Depicting postal and telegraphic communication, the Post Office Mural’s semi-abstraction typifies modernist-inspired public art of the period. From the left, wavy lines emanating from a postmark bearing the words “Newton 1973” in Eurostyle font (favourite of late modernist architects everywhere) diverge into what could read as roads or telephone lines. The lines snake through a cluster of lozenge forms – houses, stylised letters or perhaps packets of information – before shooting out beyond the abstracted conurbation.

Near the centre of the mural, a broad strip of parallel lines moving from the top swoops down over an inbuilt light, before merging with a narrower horizontal band and another broad strip from the bottom of the mural. The converging sweep of lines then encircle a domed light, forming a motif that is part stylised koru, part motorway interchange.

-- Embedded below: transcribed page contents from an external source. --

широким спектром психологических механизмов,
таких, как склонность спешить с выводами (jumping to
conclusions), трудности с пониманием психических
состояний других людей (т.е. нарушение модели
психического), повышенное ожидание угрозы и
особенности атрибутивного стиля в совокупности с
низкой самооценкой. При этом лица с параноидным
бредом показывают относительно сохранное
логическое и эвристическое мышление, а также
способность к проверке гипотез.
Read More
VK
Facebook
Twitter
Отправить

The sinuous lines cutting between the clustered hollow lozenge forms recall a feature of the Newton landscape under construction at the same time as the Post Office building – the sweeping camber of ‘spaghetti junction’, Auckland’s most vexed piece of roading. Contemporary aerial views show the new motorway interchange cutting through the old central suburbs in just the way the sweeping lines zoom through the mural’s clustered forms, before trailing off into the aluminium countryside. To extend the reading of the mural in terms of this very new and dominant feature of the local landscape, the vertical band which loops over the first inbuilt light could be seen as referencing the Karagahape motorway overbridge. Just a block down the road from the Post Office, the bridge was constructed as part of the same major roading development (and also under the auspices of the Ministry of Works).

The mural evokes a sense of movement, while its abstraction allows a multiple reading of its moving, sweeping lines: as roads, as phone cables and as lines of flow. In its evocation of two modes of communication — post and telegraphy — the mural works at the cusp of the twentieth century’s major communicational shift – from object transfer to information transfer, from physical to electronic information.

Ngan’s mural was positioned in the building’s street level public area, filling an entire curtain wall. It was lit from above by spotlights in orange plastic dome fittings and skirted at its base by heavy-duty black plastic; the two lights built into the surface added focal illumination. The mural was decommissioned when the building was remodeled following the Post Office’s Rogernomic restructuring and the subsequent subleasing of parts of the building in the late 1980s. It remained in basement storage for a decade, only resurfacing in 1999 when I included it in my Artspace show, Nostalgia for the Future. Artspace is situated on the first floor of the Post Office building, so it seemed a highly appropriate context for a work designed in conjunction with the building’s construction.

In the 1970s a critic condemned the Post Office Mural as depthless décor, but today Ngan’s futuristic artwork seems stylish and dynamic, a social artefact representing a free-spending, infrastructure-happy governmental culture.